*Problem details*
Repeat the records below exactly, leaving out every picture.

Saved data entries
——————————
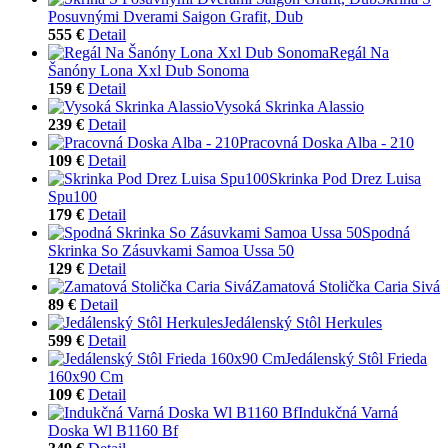
Posuvnými Dverami Saigon Grafit, Dub
555 €
Detail
Regál Na
Šanóny Lona Xxl Dub Sonoma
159 €
Detail
Vysoká Skrinka Alassio
239 €
Detail
Pracovná Doska Alba - 210
109 €
Detail
Skrinka Pod Drez Luisa
Spu100
179 €
Detail
Spodná
Skrinka So Zásuvkami Samoa Ussa 50
129 €
Detail
Zamatová Stolička Caria Sivá
89 €
Detail
Jedálenský Stôl Herkules
599 €
Detail
Jedálenský Stôl Frieda
160x90 Cm
109 €
Detail
Indukčná Varná
Doska Wl B1160 Bf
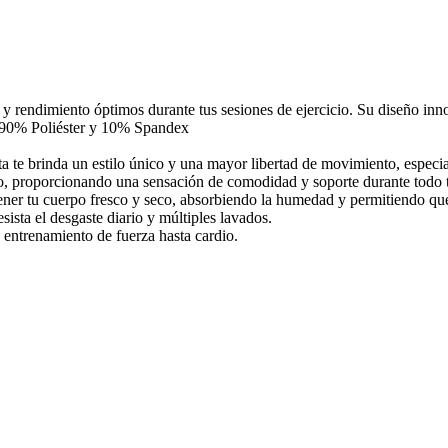
d y rendimiento óptimos durante tus sesiones de ejercicio. Su diseño
o. 90% Poliéster y 10% Spandex
te brinda un estilo único y una mayor libertad de movimiento, especi
rpo, proporcionando una sensación de comodidad y soporte durante todo 
ntener tu cuerpo fresco y seco, absorbiendo la humedad y permitiendo q
sista el desgaste diario y múltiples lavados.
e entrenamiento de fuerza hasta cardio.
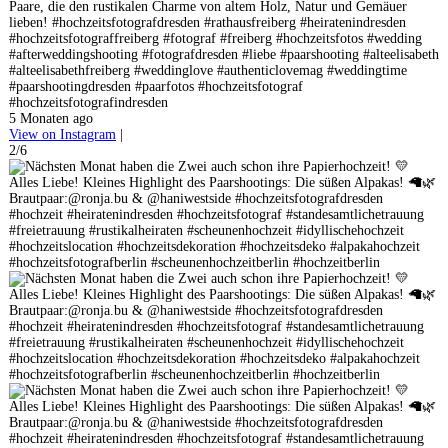
Paare, die den rustikalen Charme von altem Holz, Natur und Gemäuer
lieben! #hochzeitsfotografdresden #rathausfreiberg #heiratenindresden
#hochzeitsfotograffreiberg #fotograf #freiberg #hochzeitsfotos #wedding
#afterweddingshooting #fotografdresden #liebe #paarshooting #alteelisabeth
#alteelisabethfreiberg #weddinglove #authenticlovemag #weddingtime
#paarshootingdresden #paarfotos #hochzeitsfotograf
#hochzeitsfotografindresden
5 Monaten ago
View on Instagram
|
2/6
——————————
*Answer below*
Posuvnými Dverami Saigon Grafit, Dub
555 €
Detail
Regál Na
Šanóny Lona Xxl Dub Sonoma
159 €
Detail
Vysoká Skrinka Alassio
239 €
Detail
Pracovná Doska Alba - 210
109 €
Detail
Skrinka Pod Drez Luisa
Spu100
179 €
Detail
Spodná
Skrinka So Zásuvkami Samoa Ussa 50
129 €
Detail
Zamatová Stolička Caria Sivá
89 €
Detail
Jedálenský Stôl Herkules
599 €
Detail
Jedálenský Stôl Frieda
160x90 Cm
109 €
Detail
Indukčná Varná
Doska Wl B1160 Bf
d y rendimiento óptimos durante tus sesiones de ejercicio. Su diseño
o. 90% Poliéster y 10% Spandex
te brinda un estilo único y una mayor libertad de movimiento, especi
rpo, proporcionando una sensación de comodidad y soporte durante todo 
ntener tu cuerpo fresco y seco, absorbiendo la humedad y permitiendo q
sista el desgaste diario y múltiples lavados.
e entrenamiento de fuerza hasta cardio.
Paare, die den rustikalen Charme von altem Holz, Natur und Gemäuer
lieben! #hochzeitsfotografdresden #rathausfreiberg #heiratenindresden
#hochzeitsfotograffreiberg #fotograf #freiberg #hochzeitsfotos #wedding
#afterweddingshooting #fotografdresden #liebe #paarshooting #alteelisabeth
#alteelisabethfreiberg #weddinglove #authenticlovemag #weddingtime
#paarshootingdresden #paarfotos #hochzeitsfotograf
#hochzeitsfotografindresden
5 Monaten ago
View on Instagram
|
2/6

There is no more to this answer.